Yüksek tansiyon, kolesterol ve diyabet üzere bilinen risk faktörlerini denetim altına almak, kalp hastalıklarına karşı uzun yıllardır en tesirli korunma metodu olarak biliniyor. Aspirin ve statin üzere ilaçlar milyonlarca insanın hayatını kurtardı. Fakat ABD’de kalp hastalıkları hala en yaygın mevt nedeni olmaya devam ediyor. Üstelik birçok insan, risk faktörlerini denetim altında tutmasına karşın kalp krizi geçiriyor.
Michigan Üniversitesi’nden bilim insanları bu duruma açıklık getirebilecek yeni bir ipucu buldu. Araştırmaya nazaran, bağışıklık sistemi tarafından üretilen suPAR isimli bir protein, damarları tıkayan ve sertleştiren plak oluşumuna (ateroskleroz) direkt neden oluyor.
Ateroskleroz, dünya genelinde milyardan fazla insanı etkileyen, kalp krizi ve felçlerin en kıymetli nedeni olan bir damar hastalığı. Yağlı plaklar damar duvarlarına birikerek kan akışını zorlaştırıyor ve ölümcül risk yaratıyor.
SuPAR proteini kemik iliğinde üretiliyor ve bedenin iltihap düzeyini bir termostat üzere ayarlıyor.

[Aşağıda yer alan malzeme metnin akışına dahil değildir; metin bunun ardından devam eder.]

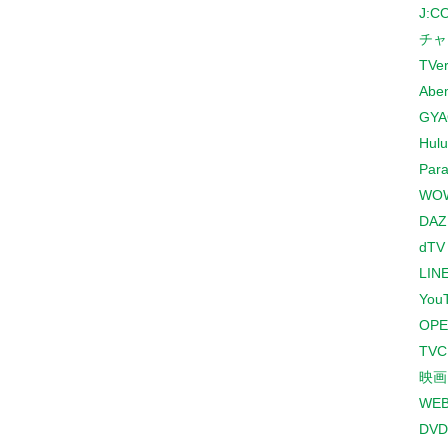
J:
チャ
TVe
Abe
GYA
Hulu
Para
WO
DAZ
dTV
LINE
You
OPE
TV
映画
WE
DVD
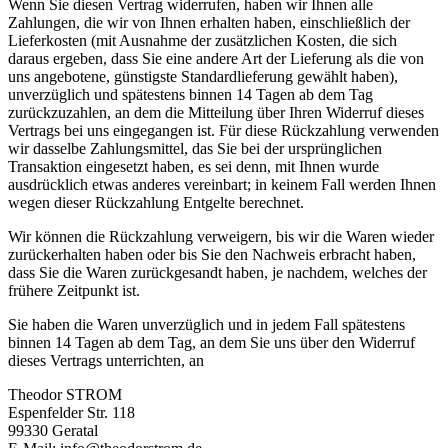
Wenn Sie diesen Vertrag widerrufen, haben wir Ihnen alle
Zahlungen, die wir von Ihnen erhalten haben, einschließlich der
Lieferkosten (mit Ausnahme der zusätzlichen Kosten, die sich
daraus ergeben, dass Sie eine andere Art der Lieferung als die von
uns angebotene, günstigste Standardlieferung gewählt haben),
unverzüglich und spätestens binnen 14 Tagen ab dem Tag
zurückzuzahlen, an dem die Mitteilung über Ihren Widerruf dieses
Vertrags bei uns eingegangen ist. Für diese Rückzahlung verwenden
wir dasselbe Zahlungsmittel, das Sie bei der ursprünglichen
Transaktion eingesetzt haben, es sei denn, mit Ihnen wurde
ausdrücklich etwas anderes vereinbart; in keinem Fall werden Ihnen
wegen dieser Rückzahlung Entgelte berechnet.
Wir können die Rückzahlung verweigern, bis wir die Waren wieder
zurückerhalten haben oder bis Sie den Nachweis erbracht haben,
dass Sie die Waren zurückgesandt haben, je nachdem, welches der
frühere Zeitpunkt ist.
Sie haben die Waren unverzüglich und in jedem Fall spätestens
binnen 14 Tagen ab dem Tag, an dem Sie uns über den Widerruf
dieses Vertrags unterrichten, an
Theodor STROM
Espenfelder Str. 118
99330 Geratal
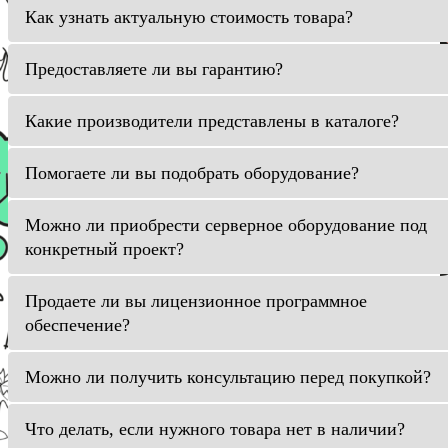
Как узнать актуальную стоимость товара?
Предоставляете ли вы гарантию?
Какие производители представлены в каталоге?
Помогаете ли вы подобрать оборудование?
Можно ли приобрести серверное оборудование под
конкретный проект?
Продаете ли вы лицензионное программное
обеспечение?
Можно ли получить консультацию перед покупкой?
Что делать, если нужного товара нет в наличии?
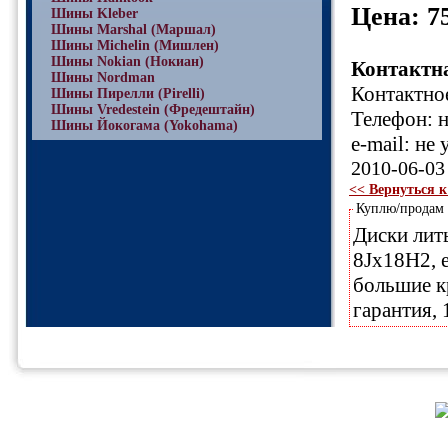
Цена: 7
Шины Kleber
Шины Marshal (Маршал)
Шины Michelin (Мишлен)
Шины Nokian (Нокиан)
Контактн
Шины Nordman
Контактное
Шины Пирелли (Pirelli)
Шины Vredestein (Фредештайн)
Телефон: н
Шины Йокогама (Yokohama)
e-mail: не 
2010-06-03
<< Вернуться к
Куплю/продам
Диски литы
8Jх18Н2, e
большие кр
гарантия, 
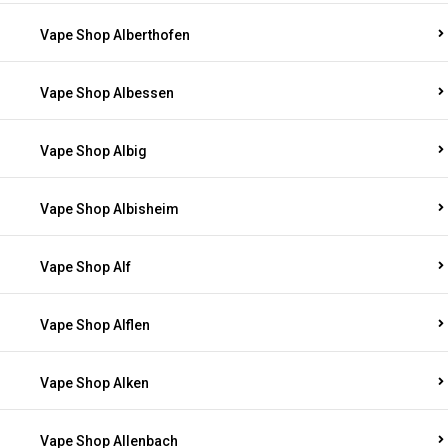
Vape Shop Alberthofen
Vape Shop Albessen
Vape Shop Albig
Vape Shop Albisheim
Vape Shop Alf
Vape Shop Alflen
Vape Shop Alken
Vape Shop Allenbach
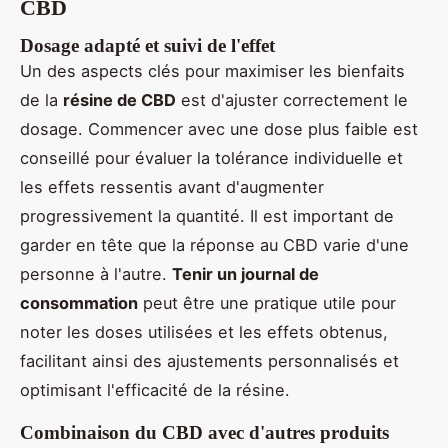
CBD
Dosage adapté et suivi de l'effet
Un des aspects clés pour maximiser les bienfaits
de la
résine de CBD
est d'ajuster correctement le
dosage. Commencer avec une dose plus faible est
conseillé pour évaluer la tolérance individuelle et
les effets ressentis avant d'augmenter
progressivement la quantité. Il est important de
garder en tête que la réponse au CBD varie d'une
personne à l'autre.
Tenir un journal de
consommation
peut être une pratique utile pour
noter les doses utilisées et les effets obtenus,
facilitant ainsi des ajustements personnalisés et
optimisant l'efficacité de la résine.
Combinaison du CBD avec d'autres produits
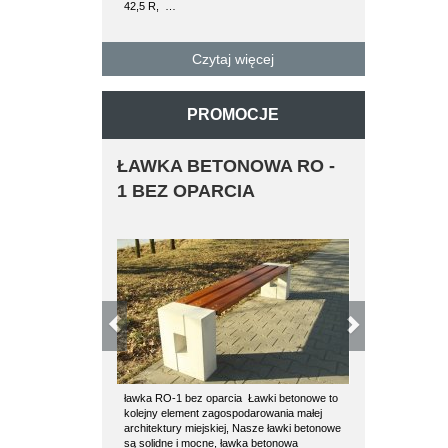
42,5 R, …
paletę można 
betonowe…
Czytaj więcej
C
PROMOCJE
ŁAWKA BETONOWA RO -
KOSZ M
1 BEZ OPARCIA
DREWNIA
ławka RO-1 bez oparcia Ławki betonowe to
Kosz metalowo
kolejny element zagospodarowania małej
całkowita 120 
architektury miejskiej, Nasze ławki betonowe
Wysokość poje
są solidne i mocne, ławka betonowa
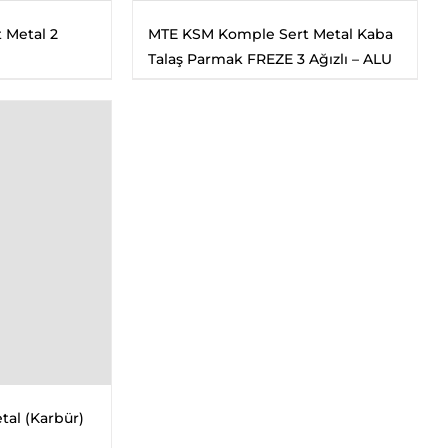
 Metal 2
MTE KSM Komple Sert Metal Kaba
Talaş Parmak FREZE 3 Ağızlı – ALU
tal (Karbür)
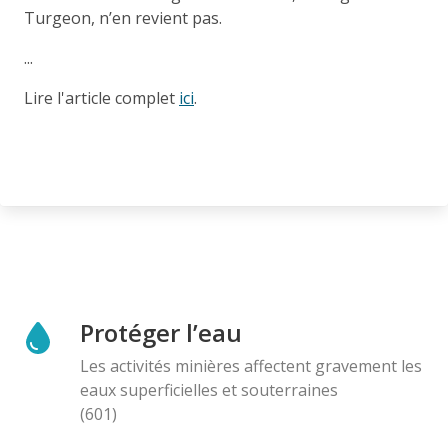
Turgeon, n’en revient pas.
...
Lire l'article complet
ici
.
Protéger l’eau
Les activités minières affectent gravement les
eaux superficielles et souterraines
(601)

Daha evvel yüksek suPAR düzeylerinin kalp hastalığı riskini artırdığı biliniyordu, fakat bunun direkt bir neden olduğu birinci kere kanıtlandı.
GENETİK İSPATLAR DA BULUNDU
Araştırmacılar, kalp hastalığı olmayan 5 binden fazla kişiyi inceledi ve suPAR düzeyi yüksek olanların, tansiyon yahut kolesterol yüksek olmasa bile ateroskleroz geliştirme riskinin bariz halde arttığını buldu.
24 bin kişinin genetik datalarını inceleyen takım, PLAUR isimli bir gendeki varyantın suPAR düzeyini yükselttiğini ve bunun da kalp damar tıkanıklığı riskini artırdığını keşfetti. 500 bin kişilik İngiltere Biobank verisi ve iki farklı büyük data setiyle yapılan genetik tahlillerde bu ilişki doğrulandı.
Fareler üzerinde yapılan deneylerde de yüksek suPAR verilen farelerde, olağan düzeye sahip olanlara nazaran damarlarında çok daha fazla plak oluştuğu gözlendi. Bu bulgular, suPAR’ın damar hasarına direkt katkıda bulunduğunu net biçimde gösterdi.
MEVCUT İLAÇLAR ETKİSİZ
Mevcut kalp ilaçları, bilhassa kolesterol düşürücüler, suPAR düzeyini düşürmüyor. Bu da suPAR’ın kalp hastalıklarının tedavisinde büsbütün yeni bir gaye olabileceğini gösteriyor.
Araştırmayı yöneten Dr. Salim Hayek ve takımı, suPAR düzeylerini inançlı biçimde düşürebilecek yeni tedaviler geliştirmek için çalışmalarını sürdürüyor.